Nilai deposit yang dikenakan dapat mencapai 20.000 dolar AS atau sekitar Rp 360 juta, tergantung hasil penilaian petugas konsuler terhadap masing-masing pemohon.
Kebijakan tersebut merupakan kelanjutan dari program uji coba yang mulai diterapkan pada Agustus 2025.
Saat itu, pemohon dari sekitar 50 negara diwajibkan menyetor deposit antara 5.000 hingga 15.000 dolar AS sebagai jaminan bahwa mereka akan mematuhi aturan visa dan kembali ke negara asal sebelum masa tinggalnya berakhir.
Departemen Luar Negeri Amerika Serikat menyatakan aturan itu kini diberlakukan secara permanen dengan batas maksimal deposit yang lebih tinggi.
“Aturan ini merampungkan peraturan akhir sementara yang mulai berlaku pada 20 Agustus 2025 dan menetapkan program jaminan visa permanen. Petugas konsuler dapat mewajibkan pemohon visa non-imigran yang tercakup untuk memberikan jaminan hingga 20.000 dolar AS sebagai syarat penerbitan visa,” demikian bunyi pemberitahuan resmi Departemen Luar Negeri AS.

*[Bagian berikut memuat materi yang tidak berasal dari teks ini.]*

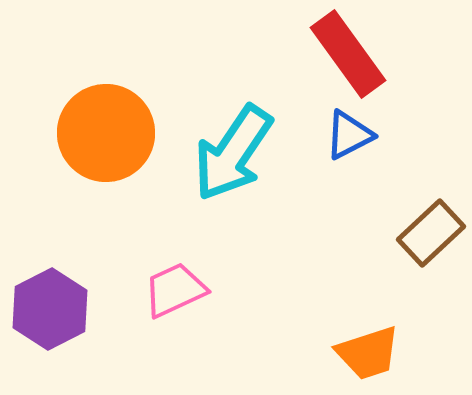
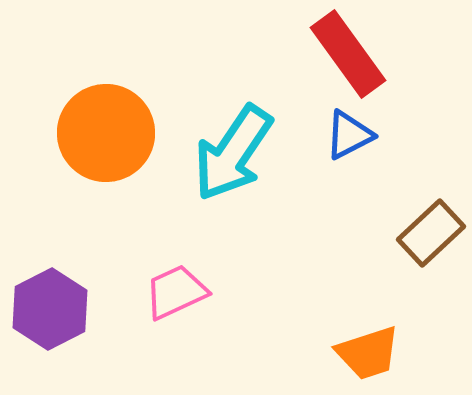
pink trapezoid: moved 1 px right, 2 px down
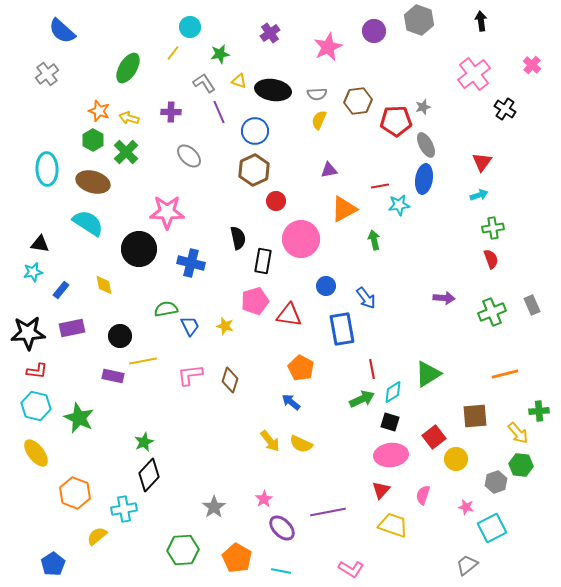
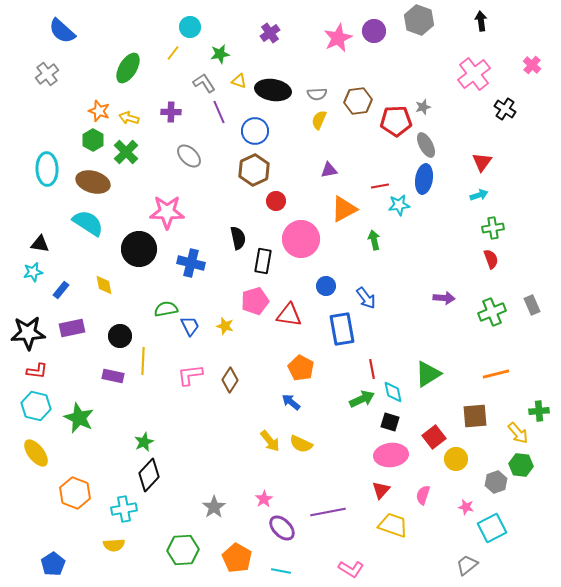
pink star at (328, 47): moved 10 px right, 9 px up
yellow line at (143, 361): rotated 76 degrees counterclockwise
orange line at (505, 374): moved 9 px left
brown diamond at (230, 380): rotated 15 degrees clockwise
cyan diamond at (393, 392): rotated 70 degrees counterclockwise
yellow semicircle at (97, 536): moved 17 px right, 9 px down; rotated 145 degrees counterclockwise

Kebijakan ini berlaku bagi pemohon visa non-imigran kategori B-1 yang digunakan untuk keperluan bisnis dan B-2 untuk tujuan wisata.
Baca Juga: Hilang sejak Desember 2025, Kades Sambeng, Borobudur Resmi Diberhentikan
Besaran deposit tidak ditetapkan sama bagi setiap pemohon, melainkan akan diputuskan oleh petugas konsuler berdasarkan hasil evaluasi terhadap masing-masing pengajuan visa.
Program tersebut diterapkan secara selektif dan tidak menyasar seluruh negara.
Sekitar 50 negara masuk dalam daftar uji coba, dengan sebagian besar berasal dari kawasan Afrika.
Pemerintah AS menilai kebijakan ini diperlukan untuk meningkatkan kepatuhan terhadap aturan keimigrasian, khususnya bagi pemegang visa yang berpotensi melanggar masa izin tinggal atau overstay.
Dana deposit berfungsi sebagai jaminan selama pemegang visa berada di Amerika Serikat.
Apabila seluruh ketentuan keimigrasian dipatuhi dan pemegang visa meninggalkan wilayah AS sesuai batas waktu yang ditetapkan, uang jaminan tersebut dapat dikembalikan sesuai mekanisme yang berlaku.
Aturan permanen ini mulai diberlakukan setelah diumumkan dalam Federal Register pada 3 Agustus 2026.
Pemerintah Amerika Serikat berharap penerapan sistem deposit visa dapat memperkuat pengawasan terhadap pemegang visa non-imigran sekaligus menekan angka pelanggaran keimigrasian yang selama ini masih menjadi perhatian.